Quite a few people in the modern economy have to directly interact with customers as part of their job. Workers at retail stores and restaurants may have to guide customers through their shopping experience and attempt to do it with a smile on their face no matter how demanding, unkind or creepy the customer is.

Unfortunately, some customers will use their position of perceived authority or power over customer service workers to abuse and harass the service professionals taking care of them. Whether you are the cashier at a bookstore, a bartender on a Friday night or a server at an upscale restaurant, you should not have to endure sexual harassment from customers as part of your job.

What does customer sexual harassment look like?

Some people are blatantly overt in their harassment of service workers. They may make rude and suggestive jokes at the expense of the worker. They may attempt to solicit flirtation or sexual favors, or comment on that person’s appearance and body.

Some individuals, especially those under the influence of alcohol, may even progress to sexual assault, slapping, grabbing or pinching someone or one of their body parts. Customers may feel a sense of entitlement because they chose to pay for services and might leave a tip afterward.

Workers should not have to endure or ignore such behavior. Instead, they should be able to rely on management to take their side when customers cross the line.
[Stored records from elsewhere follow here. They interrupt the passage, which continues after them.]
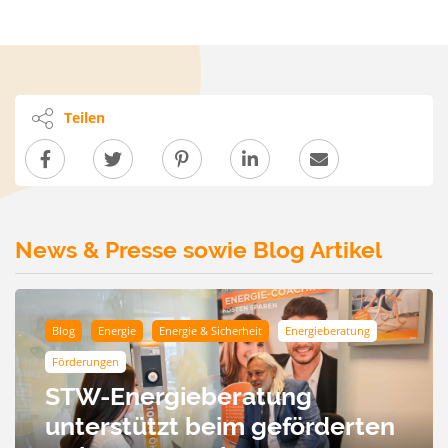
Teilen
News & Presse sowie Blog Artikel
Blog
Energie
Energie & Sicherheit
Energieberatung
Förderungen
STW-Energieberatung
unterstützt beim geförderten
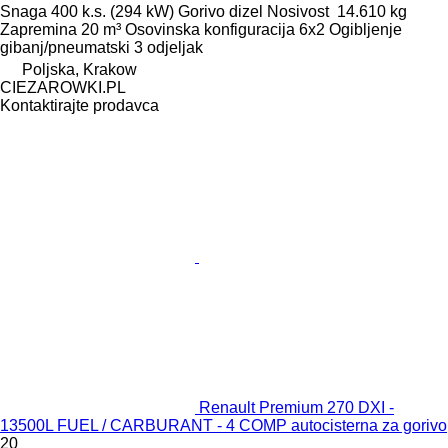
Snaga
400 k.s. (294 kW)
Gorivo
dizel
Nosivost
14.610 kg
Zapremina
20 m³
Osovinska konfiguracija
6x2
Ogibljenje
gibanj/pneumatski
3 odjeljak
Poljska, Krakow
CIEZAROWKI.PL
Kontaktirajte prodavca
Renault Premium 270 DXI -
13500L FUEL / CARBURANT - 4 COMP autocisterna za gorivo
20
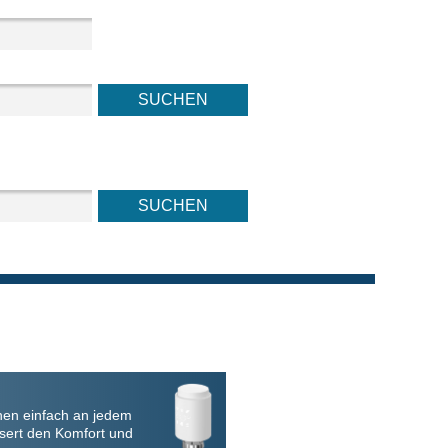
nen einfach an jedem
sert den Komfort und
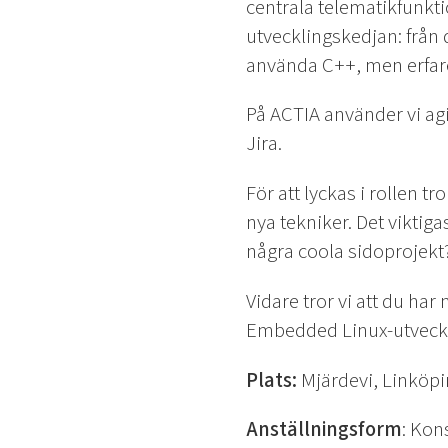
centrala telematikfunkt
utvecklingskedjan: från 
använda C++, men erfar
På ACTIA använder vi agi
Jira.
För att lyckas i rollen t
nya tekniker. Det viktiga
några coola sidoprojekt
Vidare tror vi att du ha
Embedded Linux-utveckli
Plats:
Mjärdevi, Linköpi
Anställningsform
: Kon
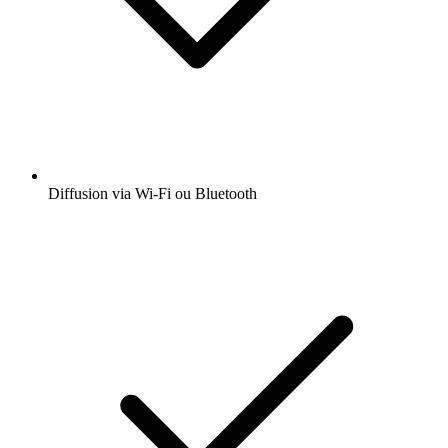
Diffusion via Wi-Fi ou Bluetooth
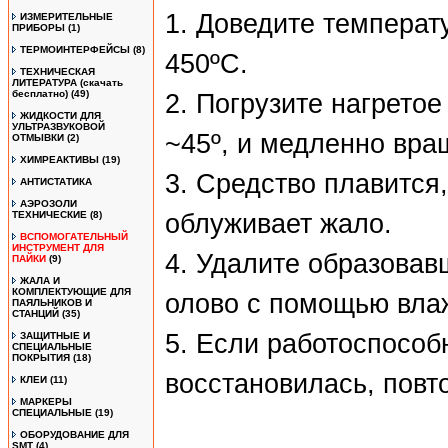
1. Доведите температ
ИЗМЕРИТЕЛЬНЫЕ
ПРИБОРЫ
(1)
ТЕРМОИНТЕРФЕЙСЫ
(8)
450ºC.
ТЕХНИЧЕСКАЯ
ЛИТЕРАТУРА (скачать
бесплатно)
(49)
2. Погрузите нагретое
ЖИДКОСТИ ДЛЯ
УЛЬТРАЗВУКОВОЙ
~45º, и медленно вра
ОТМЫВКИ
(2)
ХИМРЕАКТИВЫ
(19)
3. Средство плавится
АНТИСТАТИКА
АЭРОЗОЛИ
ТЕХНИЧЕСКИЕ
(8)
облуживает жало.
ВСПОМОГАТЕЛЬНЫЙ
ИНСТРУМЕНТ ДЛЯ
4. Удалите образова
ПАЙКИ
(9)
ЖАЛА И
КОМПЛЕКТУЮЩИЕ ДЛЯ
олово с помощью вла
ПАЯЛЬНИКОВ И
СТАНЦИЙ
(35)
5. Если работоспособ
ЗАЩИТНЫЕ И
СПЕЦИАЛЬНЫЕ
ПОКРЫТИЯ
(18)
восстановилась, повт
КЛЕИ
(11)
МАРКЕРЫ
СПЕЦИАЛЬНЫЕ
(19)
ОБОРУДОВАНИЕ ДЛЯ
SMT
(4)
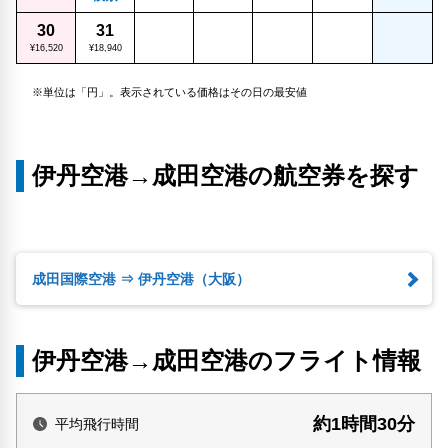
30
31
¥16,520
¥18,940
※単位は「円」。表示されている価格はその日の最安値
伊丹空港→成田空港の航空券を探す
成田国際空港 ⇒ 伊丹空港（大阪）
伊丹空港→成田空港のフライト情報
約1時間30分
平均飛行時間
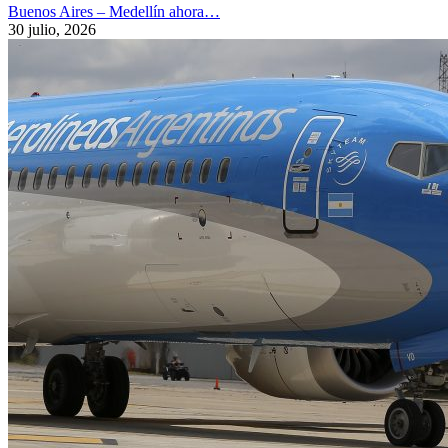
Buenos Aires – Medellín ahora…
30 julio, 2026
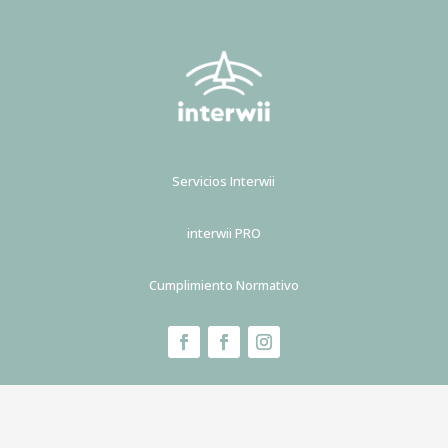
Servicios Interwii
interwii PRO
Cumplimiento Normativo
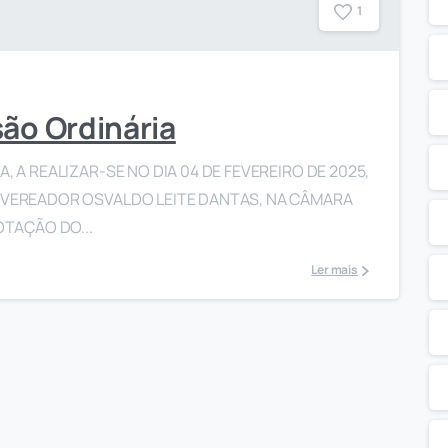
1
são Ordinária
, A REALIZAR-SE NO DIA 04 DE FEVEREIRO DE 2025,
O VEREADOR OSVALDO LEITE DANTAS, NA CÂMARA
OTAÇÃO DO...
Ler mais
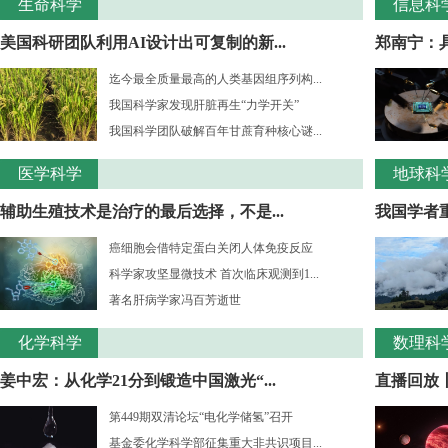
生命科学
信息科
美国科研团队利用AI设计出可复制的新...
郑南宁：
迄今最全质量最高的人类基因组序列构...
我国科学家发现肝脏再生“力学开关”
我国科学团队破解百年甘蔗育种核心谜...
医学科学
地球科
辅助生殖技术是治疗的最后选择，不是...
我国学者重
癌细胞会借特定蛋白关闭人体免疫反应
科学家攻坚显微技术 首次临床观测到1...
著名肝病学家冯百芳逝世
化学科学
数理科
姜中宏：从化学21分到锻造中国激光“...
直播回放丨
第449期双清论坛“电化学储氢”召开
基金委化学科学部征集重大非共识项目...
Companies have an obligation to provide a safe work environment 

Being proactive about sexual harassment doesn’t just mean having employees go through training about what sexual harassment looks like and allowing staff members to report management and co-workers for misbehavior. It also means acknowledging that customers and clients do participate in harassment and inappropriate behavior.
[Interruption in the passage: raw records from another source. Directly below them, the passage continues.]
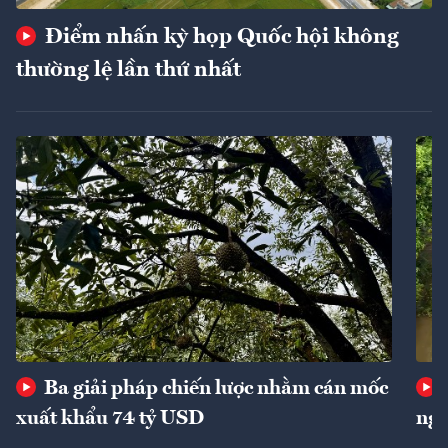
Điểm nhấn kỳ họp Quốc hội không
thường lệ lần thứ nhất
Ba giải pháp chiến lược nhằm cán mốc
xuất khẩu 74 tỷ USD
ngu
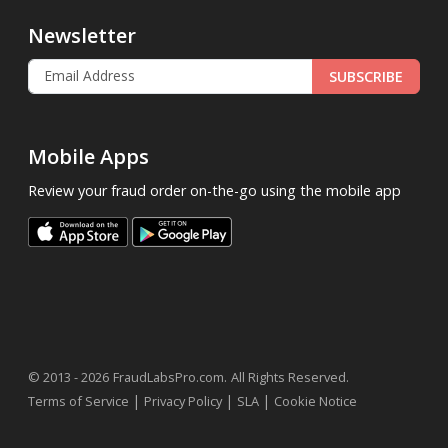
Newsletter
SUBSCRIBE
Mobile Apps
Review your fraud order on-the-go using the mobile app
.
© 2013 - 2026
FraudLabsPro.com
All Rights Reserved.
|
|
|
Terms of Service
Privacy Policy
SLA
Cookie Notice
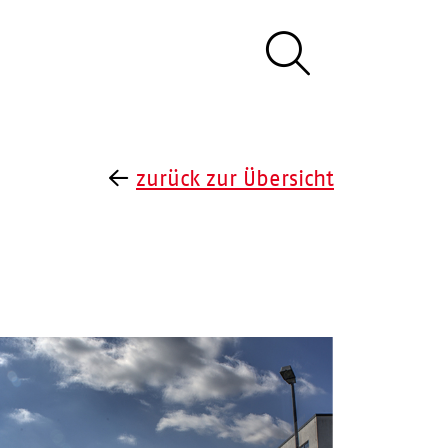
zurück zur Übersicht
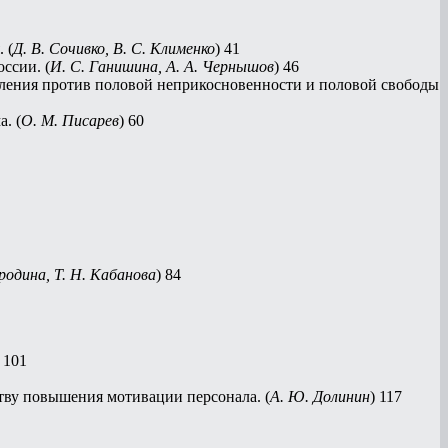
 (
Д. В. Сочивко, В. С. Клименко
) 41
ссии. (
И. С. Ганишина, А. А. Чернышов
) 46
ления против половой неприкосновенности и половой свободы
. (
О. М. Писарев
) 60
ородина, Т. Н. Кабанова
) 84
) 101
тву повышения мотивации персонала. (
А. Ю. Долинин
) 117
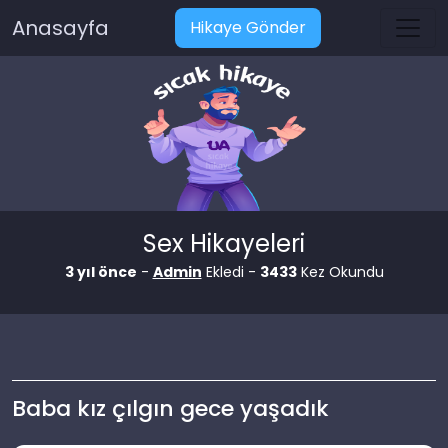
Anasayfa
Hikaye Gönder
Sex Hikayeleri
3 yıl önce
-
Admin
Ekledi -
3433
Kez Okundu
Baba kız çılgın gece yaşadık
Companies should step in to end harassment, possibly asking customers to leave if they won’t behave themselves. Management should not put short-term income or sales ahead of the long-term security and health of their workers.

If you have reported customer sexual harassment to your employer and they have refused to take action, or worse, fired you for your complaints, you may have the right to hold your employer accountable for their failure to protect you.